(Saved entries)
--------

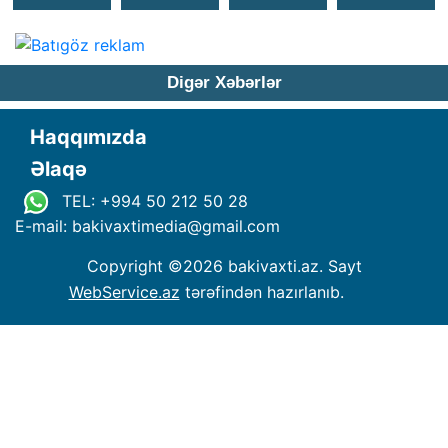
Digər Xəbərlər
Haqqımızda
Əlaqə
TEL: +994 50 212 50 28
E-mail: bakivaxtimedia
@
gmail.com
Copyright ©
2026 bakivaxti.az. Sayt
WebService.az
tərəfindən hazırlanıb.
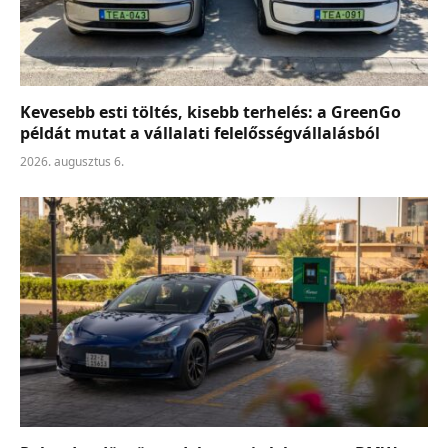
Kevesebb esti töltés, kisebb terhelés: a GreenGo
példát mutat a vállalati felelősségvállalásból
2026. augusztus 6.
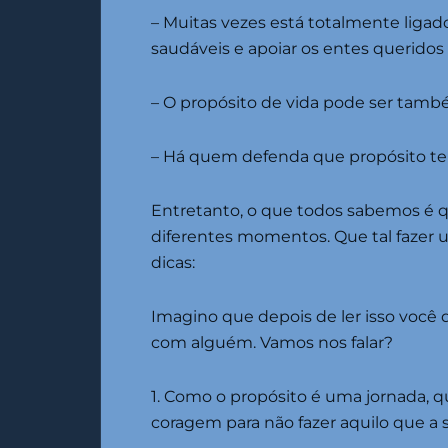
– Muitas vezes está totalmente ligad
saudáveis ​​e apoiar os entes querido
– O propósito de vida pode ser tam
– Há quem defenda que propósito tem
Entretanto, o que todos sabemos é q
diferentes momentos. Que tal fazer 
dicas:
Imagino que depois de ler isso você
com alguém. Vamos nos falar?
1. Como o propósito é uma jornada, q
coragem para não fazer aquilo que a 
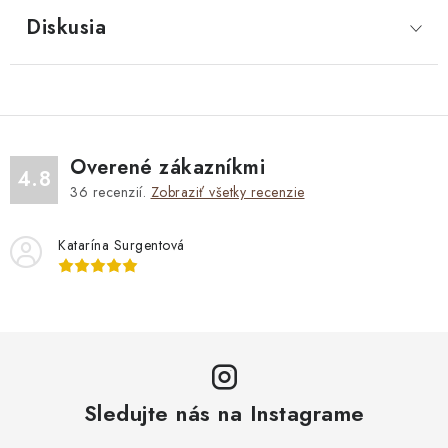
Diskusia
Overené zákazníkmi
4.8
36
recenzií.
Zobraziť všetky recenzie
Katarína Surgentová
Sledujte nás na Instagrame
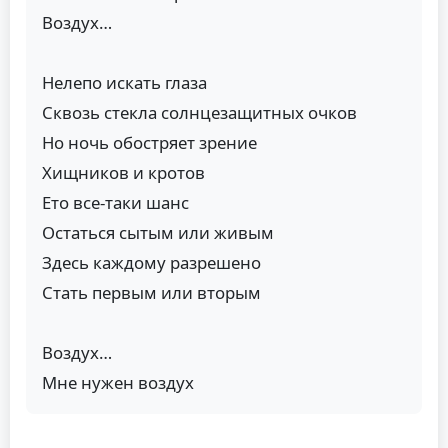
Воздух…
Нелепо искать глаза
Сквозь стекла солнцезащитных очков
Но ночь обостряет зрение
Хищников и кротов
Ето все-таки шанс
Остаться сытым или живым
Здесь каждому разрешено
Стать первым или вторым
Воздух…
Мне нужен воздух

--------

▶ _How to complete this task_: Take the line that holds "Zobraziť všetky recenzie" as the start and the last line of the data as the end. Copy only those lines exactly, both ends included, except the pictures.

▶ _Response to this exercise_:
Zobraziť všetky recenzie
Katarína Surgentová
Sledujte nás na Instagrame
Воздух…
Нелепо искать глаза
Сквозь стекла солнцезащитных очков
Но ночь обостряет зрение
Хищников и кротов
Ето все-таки шанс
Остаться сытым или живым
Здесь каждому разрешено
Стать первым или вторым
Воздух…
Мне нужен воздух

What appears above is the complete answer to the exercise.